/CDMSuite

Community Dectection algorithms applied to PPI network data

Primary LanguageC++

CDMSuite

Community Dectection algorithms applied to PPI network data


Community Detection using Modulairty (2012)

Suite of Modualrity based community detection

algorithms


Based on the fast community algorithm implemented by Aaron Clauset aaron@cs.unm.edu, Chris Moore, Mark Newman, and the R IGraph library Copyright (C) 2007 Gabor Csardi csardi@rmki.kfki.hu.

Suite containing three community detection algorithms based on the Modularity measure containing: Geodesic and Random Walk edge Betweenness [1] and Spectral Modularity [2].


*** TO INSTALL AND BUILD ***

(1) Build clustering package within a convienient location, by running the Makefile, we compiled using gcc version 4.4.7. This should create the executable 'run'.

(2) To use OpenMP run MakeFile with USEOMP option set to 1:

make clean make USEOMP=1 ( to use OpenMP) make USEOMP= (not to use OpenMP)


*** TO RUN ***

To run the clustering package at the command line type the following:

./run -file testData/karate.txt -a 1 -cols 3

This will execute the Geodeic edge Betweenness algorithm on the network file. The -file argument specifies the network file to analysised. The -a argument selects which of the three algorithms to execute: 1 = Geodesic egde Betweenness, 2 = Random Walk edge Betweenness, 3 = Spectral Modularity. The -cols argument indicates the number of columns in the network file, i.e. whether the network file is weighted (3) or unweighted (2).

The network file can have single or multiple header lines at the begining, which can be skipped using the -header or -skip arguments. The first two tab separated columns in the network file can contain the alpha-numerical IDs for the network edges, for example gene names or Entrez gene IDs. An additional third column can contains the edge weights. Output from running the clustering algorithm can be found in the folder OUT.

Network file Example 1

10006 10458

7316 10152

6709 10006

Network file Example 2

ADA POTEF

ADA ACTB

BEND7 TRIM27

BEND7 C1QBP

BEND7 LRP4

CCNI2 HSPA1B

CCNI2 HSPA8


*** Options ***


The use can obtain help on running each of the arguments by typing the following:

./run -help

./run requires at least 3 arguments:

-file : the network file to run

-header : use if there's a file header

-skip N : use to skip N lines from start of network file

-quite : turn off comments to command line [short cut -q]

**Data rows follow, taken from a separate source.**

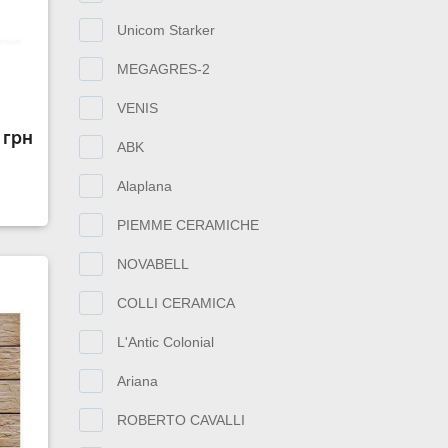
Unicom Starker
MEGAGRES-2
VENIS
 грн
ABK
Alaplana
PIEMME CERAMICHE
NOVABELL
COLLI CERAMICA
L'Antic Colonial
Ariana
ROBERTO CAVALLI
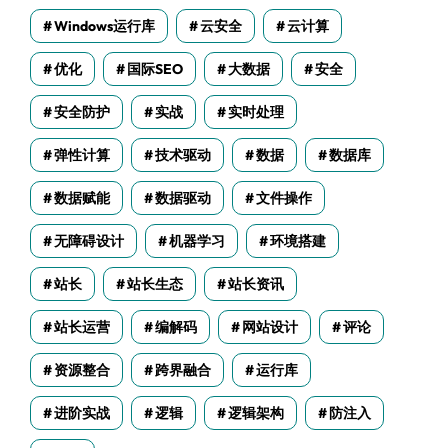
Windows运行库
云安全
云计算
优化
国际SEO
大数据
安全
安全防护
实战
实时处理
弹性计算
技术驱动
数据
数据库
数据赋能
数据驱动
文件操作
无障碍设计
机器学习
环境搭建
站长
站长生态
站长资讯
站长运营
编解码
网站设计
评论
资源整合
跨界融合
运行库
进阶实战
逻辑
逻辑架构
防注入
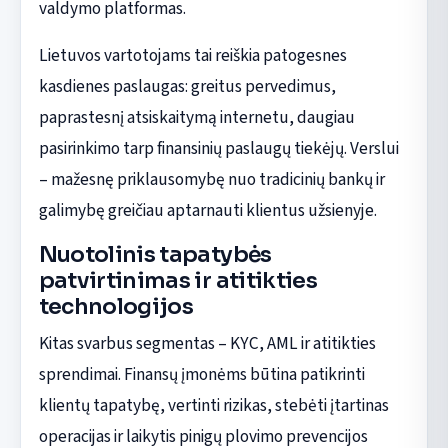
valdymo platformas.
Lietuvos vartotojams tai reiškia patogesnes
kasdienes paslaugas: greitus pervedimus,
paprastesnį atsiskaitymą internetu, daugiau
pasirinkimo tarp finansinių paslaugų tiekėjų. Verslui
– mažesnę priklausomybę nuo tradicinių bankų ir
galimybę greičiau aptarnauti klientus užsienyje.
Nuotolinis tapatybės
patvirtinimas ir atitikties
technologijos
Kitas svarbus segmentas – KYC, AML ir atitikties
sprendimai. Finansų įmonėms būtina patikrinti
klientų tapatybę, vertinti rizikas, stebėti įtartinas
operacijas ir laikytis pinigų plovimo prevencijos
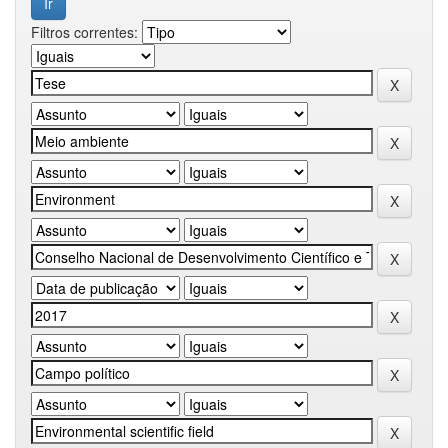
Filtros correntes:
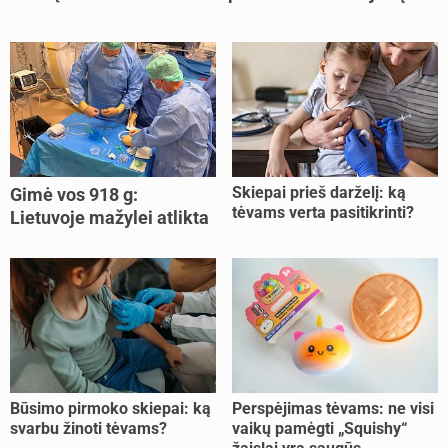
Skiepai prieš darželį: ką
Gimė vos 918 g:
tėvams verta pasitikrinti?
Lietuvoje mažylei atlikta
unikali procedūra
Būsimo pirmoko skiepai: ką
Perspėjimas tėvams: ne visi
svarbu žinoti tėvams?
vaikų pamėgti „Squishy“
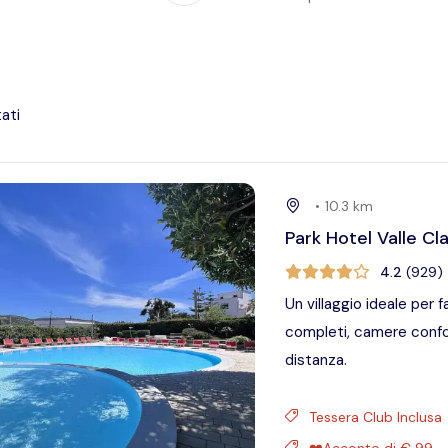
tati
•
10.3
km
Park Hotel Valle Cl
4.2
(
929
)
Un villaggio ideale per f
completi, camere confor
distanza.
Tessera Club Inclusa
❤️Acconto di € 99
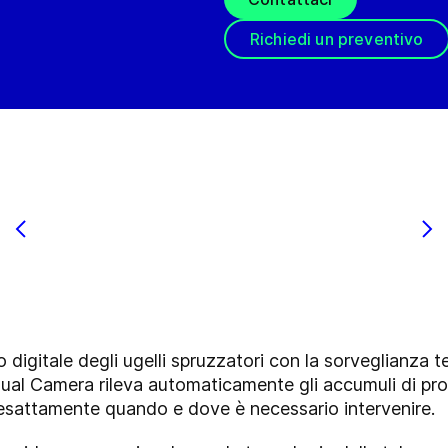
Richiedi un preventivo
digitale degli ugelli spruzzatori con la sorveglianza te
al Camera rileva automaticamente gli accumuli di pro
 esattamente quando e dove è necessario intervenire.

-seed N : Set N for the random number generator seed; default is 1.

-a N (1,2,3) : Set N for the type of algorithm to run; default is 1. Where:

                       : 1 = Geodesic edge Betweenness
                       
                       : 2 = Random edge Betweenness
                       
                       : 3 = Spectral Betweenness

-weighted : Specify if network file is weighted (network file with 3 columns)

                       : or not (network file with 2 columns ) [sort-cut -w]

-cols N (2,3) : Specify if network file is weighted (N=3) or unweighted (N=2)"

-subsample : Subsample the node set, ramdonly selecting -per N [0.0,1.0] of the node.

-per N [0.0,1.0] : Randomly selected N % of the node set.


*** Example ***

./run -file testData/karate.txt -a 3 -cols 3


*** References ***

[1] M. Newman & M. Girvan. Finding and evaluating community structure in networks. Physical Review, E 69 (026113), 2004.

[2] M. Newman. Finding community structure in networks using the eigenvectors of matrices. Physical Review E, 74(3):036104, 2006.